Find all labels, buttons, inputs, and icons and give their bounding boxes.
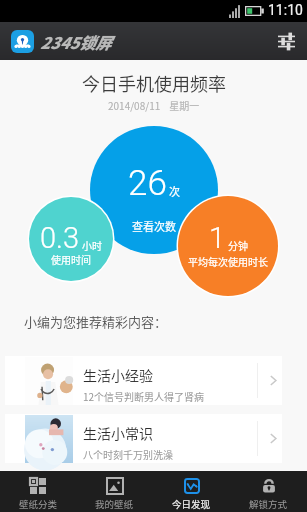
button[interactable]: 生活小常识: [5, 414, 282, 463]
staticText: 我的壁纸: [95, 497, 134, 511]
staticText: 小编为您推荐精彩内容：: [24, 312, 168, 331]
staticText: 次: [169, 183, 180, 199]
button[interactable]: 生活小经验: [5, 356, 282, 405]
staticText: 分钟: [228, 238, 248, 252]
staticText: 今日手机使用频率: [82, 70, 226, 96]
staticText: 查看次数: [132, 218, 176, 234]
staticText: 生活小常识: [83, 423, 153, 443]
staticText: 1: [209, 221, 226, 255]
staticText: 11:10: [268, 2, 303, 18]
staticText: 壁纸分类: [19, 497, 58, 511]
staticText: 小时: [82, 238, 102, 252]
button[interactable]: 解锁方式: [230, 471, 307, 512]
staticText: 0.3: [40, 221, 80, 255]
button[interactable]: 壁纸分类: [0, 471, 76, 512]
staticText: 八个时刻千万别洗澡: [83, 447, 173, 461]
staticText: 生活小经验: [83, 365, 153, 385]
staticText: 26: [128, 163, 167, 204]
staticText: 平均每次使用时长: [188, 254, 268, 268]
staticText: 解锁方式: [249, 497, 288, 511]
button[interactable]: 我的壁纸: [76, 471, 153, 512]
staticText: 2345锁屏: [40, 30, 111, 53]
staticText: 12个信号判断男人得了肾病: [83, 389, 205, 403]
staticText: 今日发现: [172, 497, 211, 511]
button[interactable]: 今日发现: [153, 471, 230, 512]
staticText: 2014/08/11 星期一: [108, 98, 200, 112]
button[interactable]: Settings: [273, 28, 299, 54]
staticText: 使用时间: [51, 252, 91, 266]
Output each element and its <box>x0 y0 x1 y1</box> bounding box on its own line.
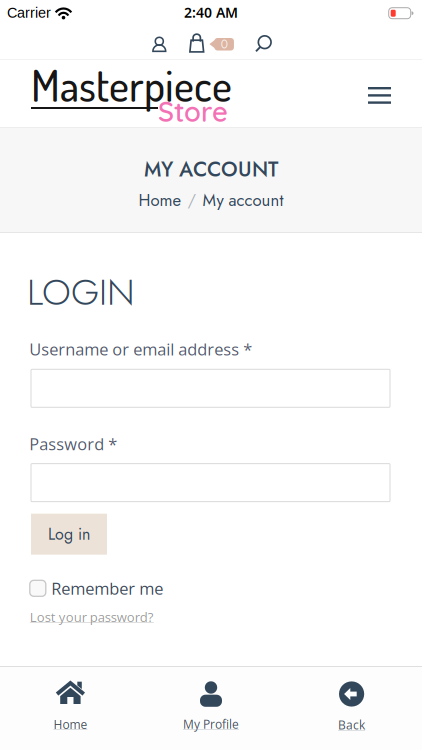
staticText: / <box>188 188 196 212</box>
staticText: 0 <box>221 36 228 53</box>
staticText: LOGIN <box>27 266 135 318</box>
staticText: My Profile <box>183 716 239 732</box>
staticText: Username or email address * <box>29 338 252 360</box>
staticText: Masterpiece <box>31 58 232 112</box>
staticText: Store <box>158 94 228 129</box>
button[interactable]: Home <box>138 188 182 212</box>
staticText: Home <box>53 716 87 732</box>
staticText: Home <box>138 188 182 212</box>
button[interactable]: My Profile <box>141 667 281 750</box>
staticText: 2:40 AM <box>184 3 238 22</box>
button[interactable]: Remember me <box>30 577 163 599</box>
button[interactable]: Log in <box>31 514 107 555</box>
staticText: Remember me <box>51 577 163 599</box>
button[interactable]: Search <box>255 36 272 52</box>
button[interactable]: My account <box>152 37 167 52</box>
button[interactable]: Home <box>0 667 141 750</box>
staticText: Lost your password? <box>30 608 154 626</box>
staticText: Password * <box>29 433 117 455</box>
button[interactable]: Menu <box>368 87 391 104</box>
staticText: MY ACCOUNT <box>144 154 278 184</box>
button[interactable]: Cart, 0 items <box>189 33 234 53</box>
button[interactable]: Back <box>281 667 422 750</box>
staticText: Back <box>338 717 365 733</box>
button[interactable]: Lost your password? <box>30 608 154 626</box>
staticText: Carrier <box>7 5 51 21</box>
staticText: My account <box>202 188 284 212</box>
staticText: Log in <box>48 523 90 546</box>
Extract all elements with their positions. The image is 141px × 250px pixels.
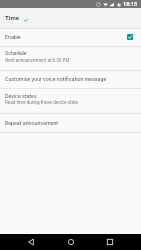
staticText: Schedule <box>5 50 27 56</box>
button[interactable]: Customise your voice notification messag… <box>0 71 141 88</box>
button[interactable]: Enable <box>127 34 133 40</box>
staticText: Customise your voice notification messag… <box>5 76 107 82</box>
staticText: Next announcement at 6:30 PM <box>5 58 70 63</box>
button[interactable]: Enable <box>0 29 141 46</box>
button[interactable]: Home <box>63 234 79 250</box>
button[interactable]: Recents <box>102 234 118 250</box>
staticText: Time <box>5 14 19 21</box>
staticText: Repeat announcement <box>5 120 59 126</box>
staticText: Read time during these device state <box>5 100 78 105</box>
button[interactable]: Device states <box>0 89 141 113</box>
staticText: Device states <box>5 93 37 99</box>
staticText: Enable <box>5 34 21 40</box>
staticText: 18:15 <box>123 1 138 8</box>
button[interactable]: Repeat announcement <box>0 114 141 132</box>
button[interactable]: Schedule <box>0 47 141 70</box>
button[interactable]: Back <box>23 234 39 250</box>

· · · ·

_Try it_
For this exercise, output only the lines from the one bearing "Extract all elements" to the end of the material above, exactly as written, with pictures left out.

_Answer to the exercise_
Extract all elements with their positions. The image is 141px × 250px pixels.
staticText: Schedule <box>5 50 27 56</box>
button[interactable]: Customise your voice notification messag… <box>0 71 141 88</box>
button[interactable]: Enable <box>127 34 133 40</box>
staticText: Customise your voice notification messag… <box>5 76 107 82</box>
staticText: Next announcement at 6:30 PM <box>5 58 70 63</box>
button[interactable]: Enable <box>0 29 141 46</box>
button[interactable]: Home <box>63 234 79 250</box>
button[interactable]: Recents <box>102 234 118 250</box>
staticText: Time <box>5 14 19 21</box>
staticText: Repeat announcement <box>5 120 59 126</box>
staticText: Read time during these device state <box>5 100 78 105</box>
button[interactable]: Device states <box>0 89 141 113</box>
staticText: Device states <box>5 93 37 99</box>
staticText: Enable <box>5 34 21 40</box>
staticText: 18:15 <box>123 1 138 8</box>
button[interactable]: Repeat announcement <box>0 114 141 132</box>
button[interactable]: Schedule <box>0 47 141 70</box>
button[interactable]: Back <box>23 234 39 250</box>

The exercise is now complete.